As mentioned above, the best siRNA sequences can achieve as much as 99% knockdown of targeted transcripts and their protein products.  But even with such an optimized anti-PrP siRNA and optimistically assuming that the magic threshold to reverse prion infection is only 95% knockdown, RNAi is probably not poised to be an outright cure for prion disease given today’s technology.  The human brain is large and not super permeable to viruses, ASOs or synthetic siRNAs; no one has yet been able to demonstrate a uniform high distribution of gene therapy molecules across the whole brain.  Optimistically, 99% knockdown might be achieved adjacent to an injection site, but prion infection would still proceed elsewhere.

But that’s just using today’s technology.  The point of research is to make things better.  And in the scheme of neurodegenerative diseases, prion disease is actually a pretty good candidate in which to move RNAi forward, for a few reasons.  Prion diseases are entirely untreatable at present, and very rapidly fatal.  An 18% increase in survival may not seem like much, but it’s an entirely reasonable endpoint for a clinical trial.  For instance, earlier this year the FDA approved the use of Kadcyla (Herceptin with a toxin conjugated to it) for breast cancer based on an average survival of 30.9 months compared to 25.1 months for patients treated with regular Herceptin and other drugs – that’s a 23% extension of survival.  Or for an example from neurodegenerative disease, the FDA approved riluzole for ALS in 1995 based on a ~3 month increase in survival, against a background of about a 4 year life expectancy from diagnosis – that’s something like a 6% extension of survival.  The ASO and RNAi treatments currently under investigation for Huntington’s, Parkinson’s, and Alzheimer’s may well prove to have similar effects, but because those diseases progress slowly, it will be years before we know.  In comparison, average survival with sCJD is 7 months [Pocchiari 2004 (ft)].  The variance on that number is fairly high and depends on codon 129 genotype and a few other things, but still, if RNAi were to hypothetically increase survival by just a few months, then a clinical trial would probably be able to determine that result in a year or so.

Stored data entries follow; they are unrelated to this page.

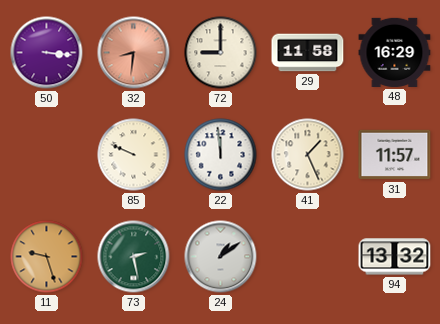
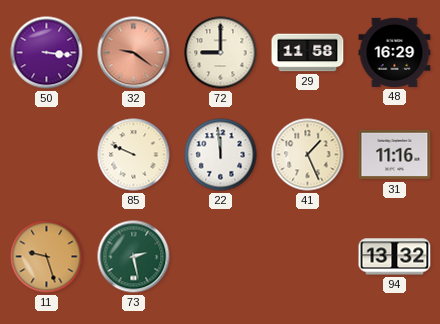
32: 8:31 -> 9:21
31: 11:57 -> 11:16
24: 1:09 -> none
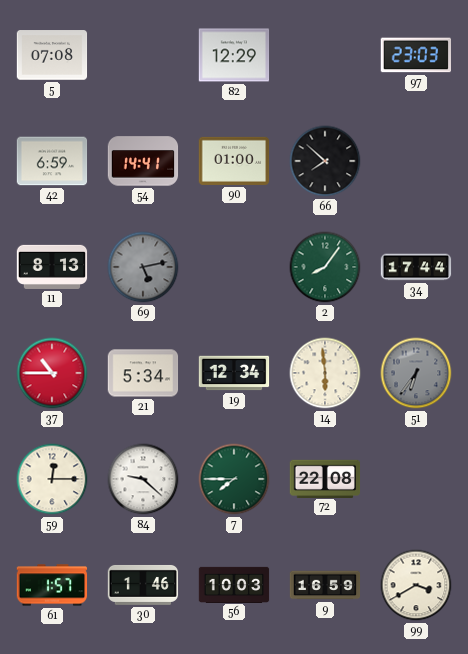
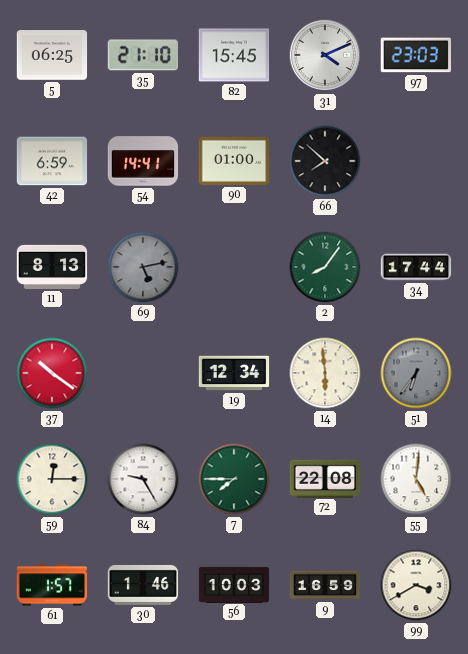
5: 07:08 -> 06:25
35: none -> 21:10
82: 12:29 -> 15:45
31: none -> 4:11
37: 10:45 -> 10:21
21: 5:34 -> none
84: 9:22 -> 9:25
55: none -> 5:01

The rapid mortality of prion diseases may also mean that the inherent risks of RNAi are more tolerable than in a disease like Huntington’s where people can live with symptoms for many years.  The experience with pentosan polysulfate has shown that families are not just willing to accept the risks of intracerebral infusion, but in fact will actively campaign to be allowed to take on risky treatments for their loved ones.

As of today, RNAi is not positioned to be a cure, though that could change if delivery systems improve and if the ‘reversal threshold’ proves to be low enough.  Cure or not, it does have potential to be a treatment for a class of diseases that have so far proved untreatable.  And we don’t know yet, but it’s possible that even a moderate knockdown of, say, 50% or 80%, could prove highly effective if combined with other treatments such as the newly introduced anle138b.  As of today, we are just at the beginning of having treatments that look promising in mice, and researchers have not even begun to explore what could be achieved by combining different treatments.  The road to the end of prion diseases may involve a few different strategies, and RNAi could yet prove to be one of those.